Data section start
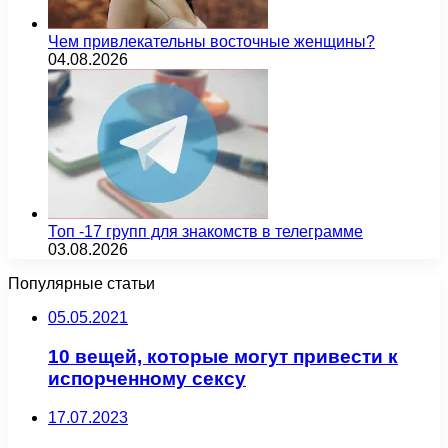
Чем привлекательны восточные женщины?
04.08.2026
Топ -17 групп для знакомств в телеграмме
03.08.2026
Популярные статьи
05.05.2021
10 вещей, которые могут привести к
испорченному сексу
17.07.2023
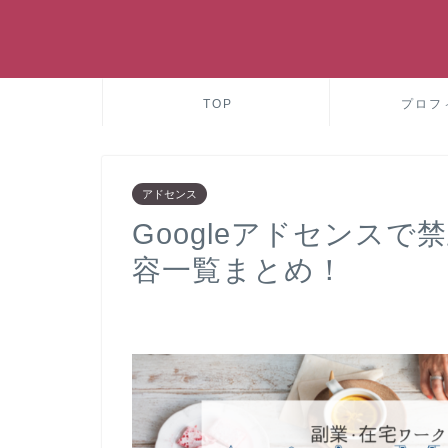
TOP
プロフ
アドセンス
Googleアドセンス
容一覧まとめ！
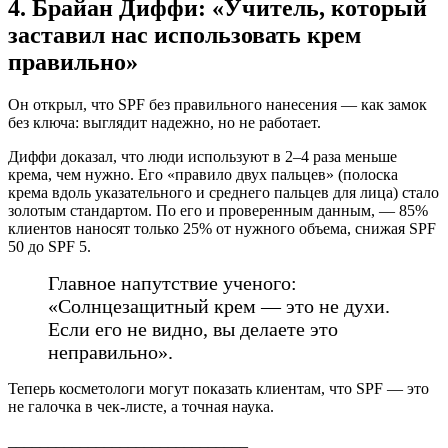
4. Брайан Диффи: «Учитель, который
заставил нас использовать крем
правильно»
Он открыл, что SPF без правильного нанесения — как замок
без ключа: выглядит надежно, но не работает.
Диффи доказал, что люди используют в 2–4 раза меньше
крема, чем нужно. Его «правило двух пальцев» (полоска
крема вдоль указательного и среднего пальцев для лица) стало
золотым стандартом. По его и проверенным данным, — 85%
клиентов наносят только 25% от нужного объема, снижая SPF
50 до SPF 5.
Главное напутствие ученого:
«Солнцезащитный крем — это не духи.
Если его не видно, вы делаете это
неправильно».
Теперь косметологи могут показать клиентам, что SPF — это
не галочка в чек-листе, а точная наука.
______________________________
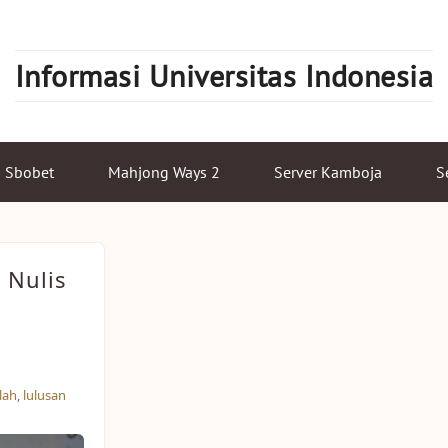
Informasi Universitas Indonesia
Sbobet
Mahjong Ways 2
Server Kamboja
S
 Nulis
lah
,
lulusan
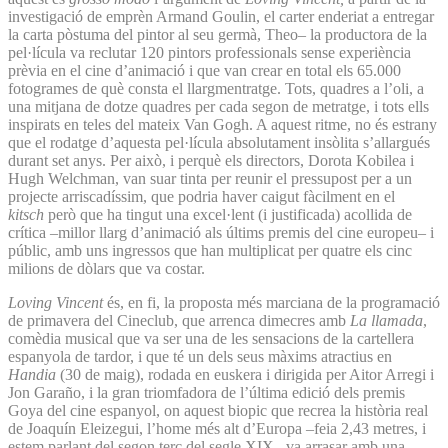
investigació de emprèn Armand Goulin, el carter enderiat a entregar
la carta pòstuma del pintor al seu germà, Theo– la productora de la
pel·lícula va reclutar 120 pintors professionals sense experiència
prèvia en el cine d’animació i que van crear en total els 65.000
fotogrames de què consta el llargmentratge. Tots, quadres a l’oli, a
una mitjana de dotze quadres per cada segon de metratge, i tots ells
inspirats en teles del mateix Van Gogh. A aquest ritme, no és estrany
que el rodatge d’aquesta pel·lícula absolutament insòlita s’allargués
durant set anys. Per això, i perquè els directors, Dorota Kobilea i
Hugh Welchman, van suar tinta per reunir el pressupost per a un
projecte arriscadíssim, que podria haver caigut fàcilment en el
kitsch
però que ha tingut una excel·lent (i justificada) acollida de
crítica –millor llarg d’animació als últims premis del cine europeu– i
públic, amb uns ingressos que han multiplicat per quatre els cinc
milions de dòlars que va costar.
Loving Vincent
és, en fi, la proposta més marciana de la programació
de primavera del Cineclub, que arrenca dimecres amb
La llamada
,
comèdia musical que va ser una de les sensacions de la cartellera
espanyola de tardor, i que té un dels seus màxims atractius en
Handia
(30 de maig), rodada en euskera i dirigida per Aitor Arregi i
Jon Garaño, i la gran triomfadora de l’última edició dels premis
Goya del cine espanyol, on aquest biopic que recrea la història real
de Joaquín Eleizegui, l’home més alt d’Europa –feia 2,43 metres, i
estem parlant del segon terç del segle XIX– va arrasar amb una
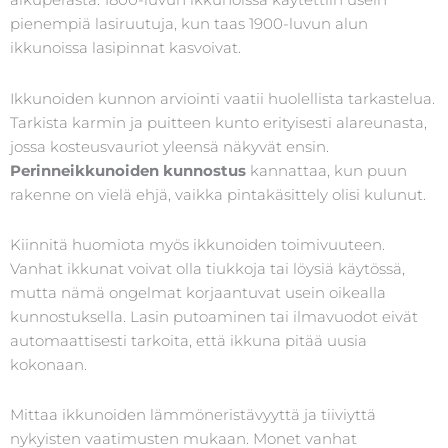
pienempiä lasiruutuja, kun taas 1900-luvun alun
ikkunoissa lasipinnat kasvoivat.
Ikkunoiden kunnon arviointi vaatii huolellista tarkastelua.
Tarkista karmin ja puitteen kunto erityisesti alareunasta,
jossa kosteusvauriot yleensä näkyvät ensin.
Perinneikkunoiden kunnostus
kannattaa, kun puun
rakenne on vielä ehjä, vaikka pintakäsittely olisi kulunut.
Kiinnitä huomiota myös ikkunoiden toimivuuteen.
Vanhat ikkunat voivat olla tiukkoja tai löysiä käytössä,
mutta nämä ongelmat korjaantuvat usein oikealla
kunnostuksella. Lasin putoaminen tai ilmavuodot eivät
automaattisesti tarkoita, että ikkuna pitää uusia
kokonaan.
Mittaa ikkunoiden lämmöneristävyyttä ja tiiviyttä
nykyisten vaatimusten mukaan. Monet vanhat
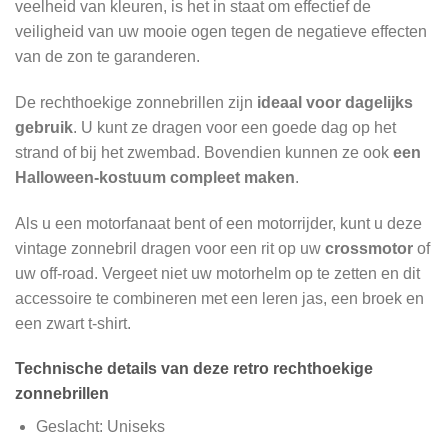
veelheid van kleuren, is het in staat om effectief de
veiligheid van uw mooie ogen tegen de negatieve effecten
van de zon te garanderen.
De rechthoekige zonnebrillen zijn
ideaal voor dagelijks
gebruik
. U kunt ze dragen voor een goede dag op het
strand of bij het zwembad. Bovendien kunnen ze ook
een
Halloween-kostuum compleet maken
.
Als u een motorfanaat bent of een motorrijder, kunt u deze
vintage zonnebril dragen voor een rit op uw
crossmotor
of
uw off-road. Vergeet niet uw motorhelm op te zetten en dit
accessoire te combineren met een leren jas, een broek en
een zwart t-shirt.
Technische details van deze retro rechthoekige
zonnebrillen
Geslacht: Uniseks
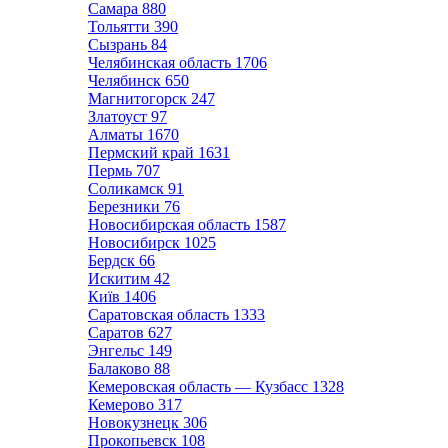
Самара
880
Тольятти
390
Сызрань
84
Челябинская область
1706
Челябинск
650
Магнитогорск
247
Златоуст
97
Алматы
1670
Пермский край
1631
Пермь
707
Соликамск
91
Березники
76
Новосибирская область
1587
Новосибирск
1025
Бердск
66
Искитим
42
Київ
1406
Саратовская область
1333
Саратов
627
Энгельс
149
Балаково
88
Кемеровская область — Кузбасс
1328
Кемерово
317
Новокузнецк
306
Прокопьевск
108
Data section end
▸ **Problem description**
Write out all of the records above. Keep them exact and leave out the pictures.

▸ **Output of the exercise**
Чем привлекательны восточные женщины?
04.08.2026
Топ -17 групп для знакомств в телеграмме
03.08.2026
Популярные статьи
05.05.2021
10 вещей, которые могут привести к
испорченному сексу
17.07.2023
TOP
プロフ
アドセンス
Googleアドセンス
容一覧まとめ！
4. Брайан Диффи: «Учитель, который
заставил нас использовать крем
правильно»
Он открыл, что SPF без правильного нанесения — как замок
без ключа: выглядит надежно, но не работает.
Диффи доказал, что люди используют в 2–4 раза меньше
крема, чем нужно. Его «правило двух пальцев» (полоска
крема вдоль указательного и среднего пальцев для лица) стало
золотым стандартом. По его и проверенным данным, — 85%
клиентов наносят только 25% от нужного объема, снижая SPF
50 до SPF 5.
Главное напутствие ученого:
«Солнцезащитный крем — это не духи.
Если его не видно, вы делаете это
неправильно».
Теперь косметологи могут показать клиентам, что SPF — это
не галочка в чек-листе, а точная наука.
______________________________
Informasi Universitas Indonesia
Sbobet
Mahjong Ways 2
Server Kamboja
S
 Nulis
lah
,
lulusan
investigació de emprèn Armand Goulin, el carter enderiat a entregar
la carta pòstuma del pintor al seu germà, Theo– la productora de la
pel·lícula va reclutar 120 pintors professionals sense experiència
prèvia en el cine d’animació i que van crear en total els 65.000
fotogrames de què consta el llargmentratge. Tots, quadres a l’oli, a
una mitjana de dotze quadres per cada segon de metratge, i tots ells
inspirats en teles del mateix Van Gogh. A aquest ritme, no és estrany
que el rodatge d’aquesta pel·lícula absolutament insòlita s’allargués
durant set anys. Per això, i perquè els directors, Dorota Kobilea i
Hugh Welchman, van suar tinta per reunir el pressupost per a un
projecte arriscadíssim, que podria haver caigut fàcilment en el
kitsch
però que ha tingut una excel·lent (i justificada) acollida de
crítica –millor llarg d’animació als últims premis del cine europeu– i
públic, amb uns ingressos que han multiplicat per quatre els cinc
milions de dòlars que va costar.
Loving Vincent
és, en fi, la proposta més marciana de la programació
de primavera del Cineclub, que arrenca dimecres amb
La llamada
,
comèdia musical que va ser una de les sensacions de la cartellera
espanyola de tardor, i que té un dels seus màxims atractius en
Handia
(30 de maig), rodada en euskera i dirigida per Aitor Arregi i
Jon Garaño, i la gran triomfadora de l’última edició dels premis
Goya del cine espanyol, on aquest biopic que recrea la història real
de Joaquín Eleizegui, l’home més alt d’Europa –feia 2,43 metres, i
estem parlant del segon terç del segle XIX– va arrasar amb una
pienempiä lasiruutuja, kun taas 1900-luvun alun
ikkunoissa lasipinnat kasvoivat.
Ikkunoiden kunnon arviointi vaatii huolellista tarkastelua.
Tarkista karmin ja puitteen kunto erityisesti alareunasta,
jossa kosteusvauriot yleensä näkyvät ensin.
Perinneikkunoiden kunnostus
kannattaa, kun puun
rakenne on vielä ehjä, vaikka pintakäsittely olisi kulunut.
Kiinnitä huomiota myös ikkunoiden toimivuuteen.
Vanhat ikkunat voivat olla tiukkoja tai löysiä käytössä,
mutta nämä ongelmat korjaantuvat usein oikealla
kunnostuksella. Lasin putoaminen tai ilmavuodot eivät
automaattisesti tarkoita, että ikkuna pitää uusia
kokonaan.
Mittaa ikkunoiden lämmöneristävyyttä ja tiiviyttä
nykyisten vaatimusten mukaan. Monet vanhat
veelheid van kleuren, is het in staat om effectief de
veiligheid van uw mooie ogen tegen de negatieve effecten
van de zon te garanderen.
De rechthoekige zonnebrillen zijn
ideaal voor dagelijks
gebruik
. U kunt ze dragen voor een goede dag op het
strand of bij het zwembad. Bovendien kunnen ze ook
een
Halloween-kostuum compleet maken
.
Als u een motorfanaat bent of een motorrijder, kunt u deze
vintage zonnebril dragen voor een rit op uw
crossmotor
of
uw off-road. Vergeet niet uw motorhelm op te zetten en dit
accessoire te combineren met een leren jas, een broek en
een zwart t-shirt.
Technische details van deze retro rechthoekige
zonnebrillen
Geslacht: Uniseks
Самара
880
Тольятти
390
Сызрань
84
Челябинская область
1706
Челябинск
650
Магнитогорск
247
Златоуст
97
Алматы
1670
Пермский край
1631
Пермь
707
Соликамск
91
Березники
76
Новосибирская область
1587
Новосибирск
1025
Бердск
66
Искитим
42
Київ
1406
Саратовская область
1333
Саратов
627
Энгельс
149
Балаково
88
Кемеровская область — Кузбасс
1328
Кемерово
317
Новокузнецк
306
Прокопьевск
108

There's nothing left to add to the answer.